Va rilevato che, i criteri di volta in volta previsti nell’ambito delle singole cessioni per l’individuazione specifica dei crediti ceduti nonché gli automatismi garantisti previsti dall’art. 58 T.U.B. per l’attuazione delle cessioni medesime, restano spesso e volentieri soggetti a possibili contestazioni giudiziali da parte dei debitori ceduti, suscettibili di accollare in via naturale, in capo ai creditori cessionari, l’onere della prova della cessione del credito nonché dell’inclusione dello stesso nell’operazione di cessione contestata nel caso di specie. A fronte delle possibili difficoltà di reperire una prova documentale storica, la giurisprudenza di legittimità e di merito è sempre di più orientata a pronunciarsi a favore del debitore ceduto destinatario di richieste ad adempiere formulate da soggetti privi di titolarità e/o legittimazione del rapporto di credito (Cass. 22/06/2023, n. 17944; Cass. 16/04/2021, n. 10200).

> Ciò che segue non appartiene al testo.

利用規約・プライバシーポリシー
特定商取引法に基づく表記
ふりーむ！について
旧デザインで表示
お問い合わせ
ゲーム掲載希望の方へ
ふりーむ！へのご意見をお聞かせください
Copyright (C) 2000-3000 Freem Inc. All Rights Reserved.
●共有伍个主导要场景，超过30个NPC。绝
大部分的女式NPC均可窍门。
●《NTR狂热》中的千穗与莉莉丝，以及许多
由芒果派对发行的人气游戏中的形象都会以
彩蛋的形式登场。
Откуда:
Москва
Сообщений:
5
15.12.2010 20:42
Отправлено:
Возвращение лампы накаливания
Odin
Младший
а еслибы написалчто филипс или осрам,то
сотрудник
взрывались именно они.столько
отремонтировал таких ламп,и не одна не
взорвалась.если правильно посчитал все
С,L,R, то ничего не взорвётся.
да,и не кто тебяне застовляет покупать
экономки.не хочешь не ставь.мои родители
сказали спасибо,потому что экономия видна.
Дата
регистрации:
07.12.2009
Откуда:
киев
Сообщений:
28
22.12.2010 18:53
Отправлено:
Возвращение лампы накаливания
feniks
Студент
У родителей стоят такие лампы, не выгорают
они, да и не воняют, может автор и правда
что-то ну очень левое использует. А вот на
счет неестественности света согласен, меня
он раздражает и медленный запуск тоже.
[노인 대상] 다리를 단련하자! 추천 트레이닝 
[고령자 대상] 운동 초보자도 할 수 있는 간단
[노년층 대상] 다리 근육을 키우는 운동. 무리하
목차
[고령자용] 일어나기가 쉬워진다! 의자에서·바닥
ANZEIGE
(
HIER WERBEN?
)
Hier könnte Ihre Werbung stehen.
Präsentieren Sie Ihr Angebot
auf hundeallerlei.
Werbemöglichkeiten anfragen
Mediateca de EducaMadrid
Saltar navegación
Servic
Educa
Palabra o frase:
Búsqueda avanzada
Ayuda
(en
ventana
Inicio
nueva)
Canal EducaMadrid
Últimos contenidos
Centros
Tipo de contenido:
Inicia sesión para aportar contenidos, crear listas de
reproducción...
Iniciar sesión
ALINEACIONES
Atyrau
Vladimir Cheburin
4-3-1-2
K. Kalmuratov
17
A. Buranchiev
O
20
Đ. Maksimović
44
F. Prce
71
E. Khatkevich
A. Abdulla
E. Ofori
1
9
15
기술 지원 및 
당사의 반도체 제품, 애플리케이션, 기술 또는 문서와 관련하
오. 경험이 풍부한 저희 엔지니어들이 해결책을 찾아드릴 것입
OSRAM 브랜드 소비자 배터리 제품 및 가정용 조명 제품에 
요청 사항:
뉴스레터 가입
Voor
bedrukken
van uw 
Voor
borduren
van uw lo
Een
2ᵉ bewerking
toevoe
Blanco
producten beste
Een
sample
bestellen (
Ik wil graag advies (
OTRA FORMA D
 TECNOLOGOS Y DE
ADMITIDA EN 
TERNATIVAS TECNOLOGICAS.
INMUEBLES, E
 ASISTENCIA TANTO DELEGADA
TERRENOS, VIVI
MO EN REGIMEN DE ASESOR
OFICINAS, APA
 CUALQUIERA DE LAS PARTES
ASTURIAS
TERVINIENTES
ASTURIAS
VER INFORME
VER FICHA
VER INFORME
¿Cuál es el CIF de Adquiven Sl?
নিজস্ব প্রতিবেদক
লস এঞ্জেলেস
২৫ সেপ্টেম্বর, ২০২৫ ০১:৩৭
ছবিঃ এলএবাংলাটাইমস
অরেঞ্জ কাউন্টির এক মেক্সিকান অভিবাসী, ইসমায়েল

La Corte di Cassazione con la ordinanza in commento, in continuità con la propria giurisprudenza, ribadisce che la cessione dei crediti bancari in blocco deve essere provata attraverso la produzione del contratto di cessione.

In tema di cessione di crediti in blocco, infatti, ove il debitore ceduto contesti l’esistenza dei contratti, ai fini della relativa prova non è sufficiente quella della notificazione della detta cessione, neppure se avvenuta mediante avviso pubblicato in Gazzetta Ufficiale dovendo il giudice procedere ad un accertamento complessivo delle risultanze di fatto, nell’ambito del quale la citata notificazione può rivestire un valore indiziario, specialmente allorquando sia avvenuta su iniziativa della parte cedente. L’unico effetto della pubblicazione dell’avviso in G.U. è quello di esentare il cessionario dalla notifica della cessione al debitore ceduto, ma non fornisce la prova dell’avvenuta cessione che invece richiede che l’avviso contenga tutti gli elementi necessari ad identificare con precisione il credito ceduto in modo tale da poter affermare con certezza la sua inclusione nell’operazione di cessione (Cass. 20/07/2023, n. 21821).

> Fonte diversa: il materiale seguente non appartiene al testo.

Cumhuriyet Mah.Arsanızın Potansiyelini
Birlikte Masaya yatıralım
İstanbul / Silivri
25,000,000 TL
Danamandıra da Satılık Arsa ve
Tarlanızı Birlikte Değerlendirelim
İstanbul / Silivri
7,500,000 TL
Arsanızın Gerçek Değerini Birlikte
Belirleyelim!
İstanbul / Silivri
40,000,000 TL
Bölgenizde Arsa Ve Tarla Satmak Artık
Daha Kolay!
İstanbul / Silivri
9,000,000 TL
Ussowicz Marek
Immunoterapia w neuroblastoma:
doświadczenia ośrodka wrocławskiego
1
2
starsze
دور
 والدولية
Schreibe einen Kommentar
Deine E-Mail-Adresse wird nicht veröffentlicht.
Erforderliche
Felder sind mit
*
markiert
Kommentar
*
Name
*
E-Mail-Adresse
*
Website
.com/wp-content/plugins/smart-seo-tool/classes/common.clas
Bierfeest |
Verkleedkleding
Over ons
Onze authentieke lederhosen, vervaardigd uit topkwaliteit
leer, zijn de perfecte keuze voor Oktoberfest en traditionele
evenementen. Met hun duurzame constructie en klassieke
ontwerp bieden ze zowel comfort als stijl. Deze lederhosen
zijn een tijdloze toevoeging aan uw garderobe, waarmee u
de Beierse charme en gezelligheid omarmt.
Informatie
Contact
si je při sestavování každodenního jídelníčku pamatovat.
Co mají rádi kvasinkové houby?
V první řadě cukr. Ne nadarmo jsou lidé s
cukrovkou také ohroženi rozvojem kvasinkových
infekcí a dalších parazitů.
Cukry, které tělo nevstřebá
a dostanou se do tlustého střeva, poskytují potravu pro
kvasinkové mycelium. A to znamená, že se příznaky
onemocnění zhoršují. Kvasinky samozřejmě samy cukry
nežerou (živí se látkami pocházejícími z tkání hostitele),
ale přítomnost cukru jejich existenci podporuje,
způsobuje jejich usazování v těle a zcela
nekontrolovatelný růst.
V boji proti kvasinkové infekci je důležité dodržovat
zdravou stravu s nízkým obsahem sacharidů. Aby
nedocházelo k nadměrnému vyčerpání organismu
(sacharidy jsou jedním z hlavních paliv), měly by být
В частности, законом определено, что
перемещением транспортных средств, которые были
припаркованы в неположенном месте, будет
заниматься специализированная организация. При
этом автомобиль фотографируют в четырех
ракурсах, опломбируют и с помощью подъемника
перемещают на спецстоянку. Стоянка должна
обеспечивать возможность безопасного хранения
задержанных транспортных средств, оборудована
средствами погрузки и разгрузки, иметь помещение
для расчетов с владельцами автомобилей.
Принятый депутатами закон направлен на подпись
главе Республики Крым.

Nel caso esaminato dalla Corte di Cassazione, che ha visto contrapposti il debitore ceduto a Credit Agricole Italia S.p.A. e Orties 21 S.p.A. la cessionaria, pur dando atto di aver stipulato ben tre contratti di cessione di crediti, si è limitata a produrre l’avviso relativo alle operazioni di cessione pubblicato in Gazzetta Ufficiale, per cui la Corte di Cassazione ha ritenuto che non avesse fornito prova idonea dell’inclusione del credito oggetto di causa nell’operazione di cessione e, di conseguenza, non avesse fornito la prova della sua legittimazione sostanziale.

Ne è conseguita, pertanto, la carenza di legittimazione passiva, rilevabile in ogni stato e grado del procedimento.

 

Avv. Teresa Aloi,  Foro di Catanzaro

Avv. Jlenia Giuseppina Baldari,  Foro di Locri

 

[1] La cartolarizzazione dei crediti è stata disciplinata anche in ambito europeo: Il Regolamento (UE) 2017/2402 (Securitisation Regolation), entrato in vigore il 1 gennaio 2019 e successivamente modificato dal Regolamento (UE)  2021/557 del 31 marzo 2021, ha infatti, delineato un unico quadro regolamentare in materia di cartolarizzazione, applicabile uniformemente in tutti i Paesi membri.